Выбрать главу

— Собака понимает язык реки, — сказал Йомби нравоучительно, — надо слушать собаку.

— Что нового? — спросил Лаеннек, которого вой Уале вызвал из шалаша.

Тут рев реки усилился до такой степени, что вопрос Лаеннека остался без ответа; все трое принялись напряженно слушать, желая во что бы то ни стало разобраться в этом многоголосом шуме, тем более странном, что в воздухе не было ни малейшего ветерка.

Йомби, успокоенный присутствием того, кого считал начальником маленького каравана, поспешно обратился к Кунье со словами:

— Скажи Момту-Момани, что водяной смерч разразился в верхних землях, откуда течет река, и что мы едва успеем укрыться в лесу, чтобы избежать наводнения.

Как только Лаеннек услыхал эти слова, он сразу понял всю важность предостережений и, бросившись в шалаш, разбудил своих товарищей.

— Проворнее, друзья, проворнее, — кричал он, — будет наводнение!

Гиллуа и Барте тотчас были на ногах и по приказанию Лаеннека захватили всю провизию, какую могли унести.

— В лес! — скомандовал Лаеннек отрывисто…

Ночь кончалась, и свет, сначала тусклый, но усиливавшийся с быстротой, обычной в южных широтах, дал возможность беглецам пуститься в путь.
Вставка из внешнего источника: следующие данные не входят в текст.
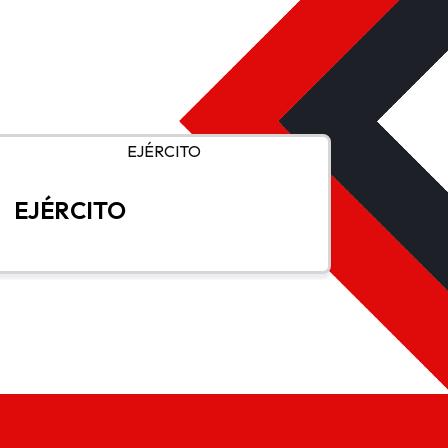
EJÉRCITO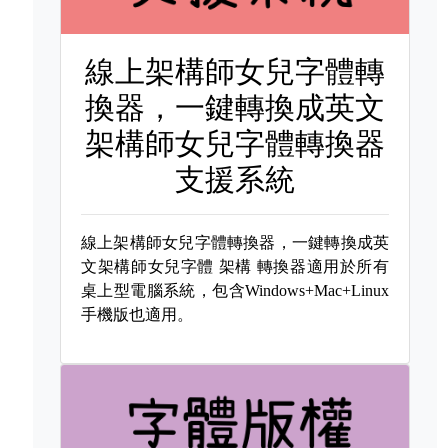
線上架構師女兒字體轉
換器，一鍵轉換成英文
架構師女兒字體轉換器
支援系統
線上架構師女兒字體轉換器，一鍵轉換成英
文架構師女兒字體
架構 轉換器適用於所有
桌上型電腦系統，包含Windows+Mac+Linux
手機版也適用。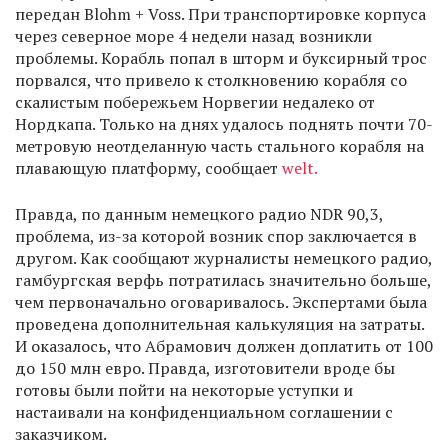
передан Blohm + Voss. При транспортировке корпуса
через северное море 4 недели назад возникли
проблемы. Корабль попал в шторм и буксирный трос
порвался, что привело к столкновению корабля со
скалистым побережьем Норвегии недалеко от
Нордкапа. Только на днях удалось поднять почти 70-
метровую неотделанную часть стального корабля на
плавающую платформу, сообщает
welt.
Правда, по данным немецкого радио NDR 90,3,
проблема, из-за которой возник спор заключается в
другом. Как сообщают журналисты немецкого радио,
гамбургская верфь потратилась значительно больше,
чем первоначально оговаривалось. Экспертами была
проведена дополнительная калькуляция на затраты.
И оказалось, что Абрамович должен доплатить от 100
до 150 млн евро. Правда, изготовители вроде бы
готовы были пойти на некоторые уступки и
настаивали на конфиденциальном соглашении с
заказчиком.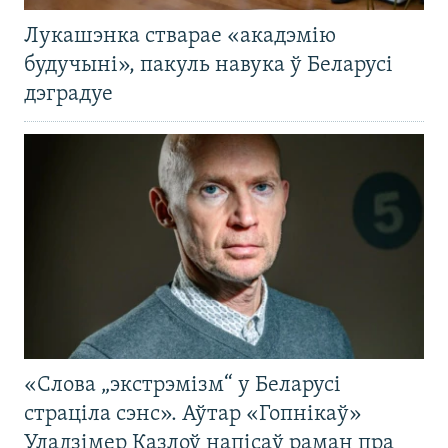
Лукашэнка стварае «акадэмію
будучыні», пакуль навука ў Беларусі
дэградуе
«Слова „экстрэмізм“ у Беларусі
страціла сэнс». Аўтар «Гопнікаў»
Уладзімер Казлоў напісаў раман пра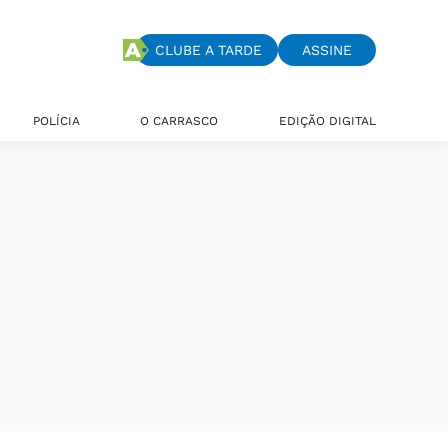
CLUBE A TARDE
ASSINE
POLÍCIA
O CARRASCO
EDIÇÃO DIGITAL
Они инстинктивно обернулись и приметили, что вода Конго уже залила шалаш, который они оставили пять минут тому назад.

В эту минуту Лаеннек вскрикнул с отчаянием:

— Наша пирога, наше единственное спасение…

Лодка, о которой они забыли в своей поспешности и которую, впрочем, все равно не успели бы унести, неслась по волнам, как древесный ствол, уносимый течением.

Храбрый Йомби, видя уныние, вдруг овладевшее теми, кто сохранил ему жизнь, бросил наземь свою ношу и, крикнув, чтобы продолжали бежать, кинулся в ревущие волны реки за лодкой… Ни приказания, ни просьбы не могли заставить его вернуться.

Пятеро беглецов поспешно достигли рубежа леса, который хотя отстоял только на полтораста метров от реки, но находился на таком возвышении, что вода не могла достигнуть его.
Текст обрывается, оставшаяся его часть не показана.